Owen was not much astonished, for Lucy’s furies often worked off in this fashion; but he was very angry on Honor’s account, loving her thoroughly, and perceiving no offence in her affection for his father; and the conversation assumed a highly quarrelsome character. It was much to the credit of masculine discretion that he refrained from reporting it when he joined Honora in the morning’s walk to Wrapworth churchyard. Behold! some one was beforehand with them—even Lucilla and the curate!
The wearisome visit was drawing to a close when Captain Charteris began—‘Well, Miss Charlecote, have you thought over my proposal?’
‘To take Owen to sea? Indeed, I hoped you were convinced that it would never answer.’
‘So far from being so, that I see it is his best chance. He will do no good till the priggishness is knocked out of him.’
Honor would not trust herself to answer. Any accusation but this might have been borne.

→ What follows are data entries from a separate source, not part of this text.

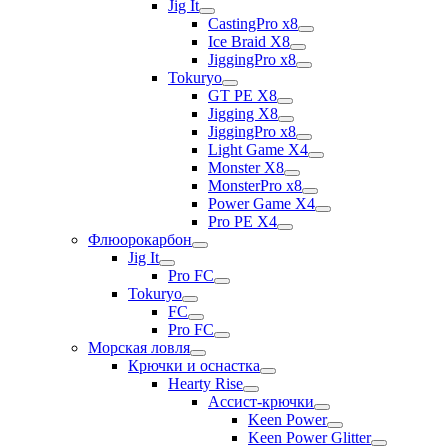
Jig It
CastingPro x8
Ice Braid X8
JiggingPro x8
Tokuryo
GT PE X8
Jigging X8
JiggingPro x8
Light Game X4
Monster X8
MonsterPro x8
Power Game X4
Pro PE X4
Флюорокарбон
Jig It
Pro FC
Tokuryo
FC
Pro FC
Морская ловля
Крючки и оснастка
Hearty Rise
Ассист-крючки
Keen Power
Keen Power Glitter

‘Well, well,’ said the captain, in a tone still more provoking, it was so like hushing a petulant child, ‘we know how kind you were, and that you meant everything good; but it is not in the nature of things that a lad alone with women should not be cock of the walk, and nothing cures that like a month on board.’
‘He will go to school,’ said Honor, convinced all this was prejudice.

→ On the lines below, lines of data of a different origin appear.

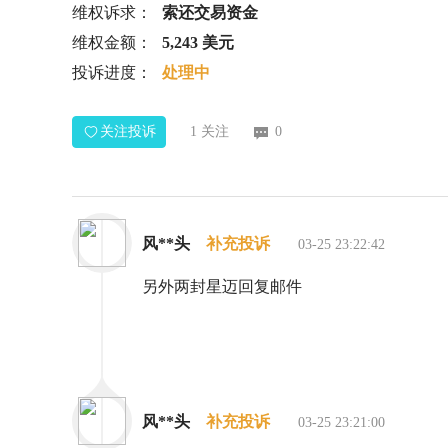
维权诉求：
索还交易资金
维权金额：
5,243 美元
投诉进度：
处理中
关注投诉
1
关注
0
风**头
补充投诉
03-25 23:22:42
另外两封星迈回复邮件
风**头
补充投诉
03-25 23:21:00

‘Ay, and come home in the holidays, lording it as if he were master and more, like the son and heir.’
‘Indeed, Captain Charteris, you are quite mistaken; I have never allowed Owen to think himself in that position. He knows perfectly well that there are nearer claims upon me, and that Hiltonbury can never belong to him. I have always rejoiced that it should be so. I should not like to have the least suspicion that there could be self-interest in his affection for me in the time to come; and I think it presumptuous to interfere with the course of Providence in the matter of inheritances.’
‘My good Miss Charlecote,’ said the captain, who had looked at her with somewhat of a pitying smile, instead of attending to her last words, ‘do you imagine that you know that boy?’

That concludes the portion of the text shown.